#### [Task to complete]
In your copy, reproduce each entry exactly and leave out the pictures.
Start of Source records
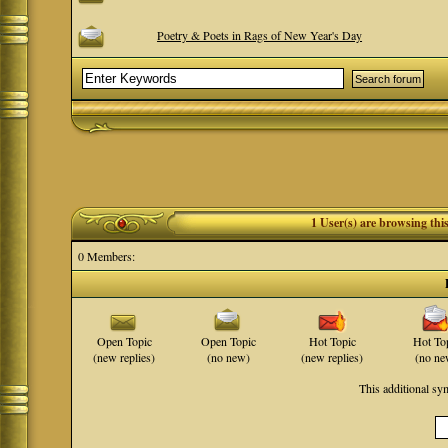
Poetry & Poets in Rags of New Year's Day
1 User(s) are browsing th
0 Members:
Open Topic
Open Topic
Hot Topic
Hot To
(new replies)
(no new)
(new replies)
(no ne
This additional s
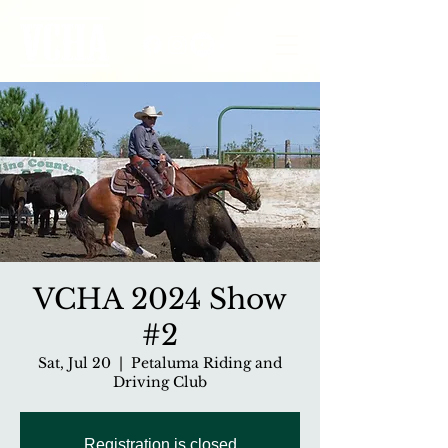
VCHA 2024 Show
#2
Sat, Jul 20
  |  
Petaluma Riding and
Driving Club
Registration is closed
End of Source records
#### [Response to this exercise]
Poetry & Poets in Rags of New Year's Day
1 User(s) are browsing th
0 Members:
Open Topic
Open Topic
Hot Topic
Hot To
(new replies)
(no new)
(new replies)
(no ne
This additional s
VCHA 2024 Show
#2
Sat, Jul 20
  |  
Petaluma Riding and
Driving Club
Registration is closed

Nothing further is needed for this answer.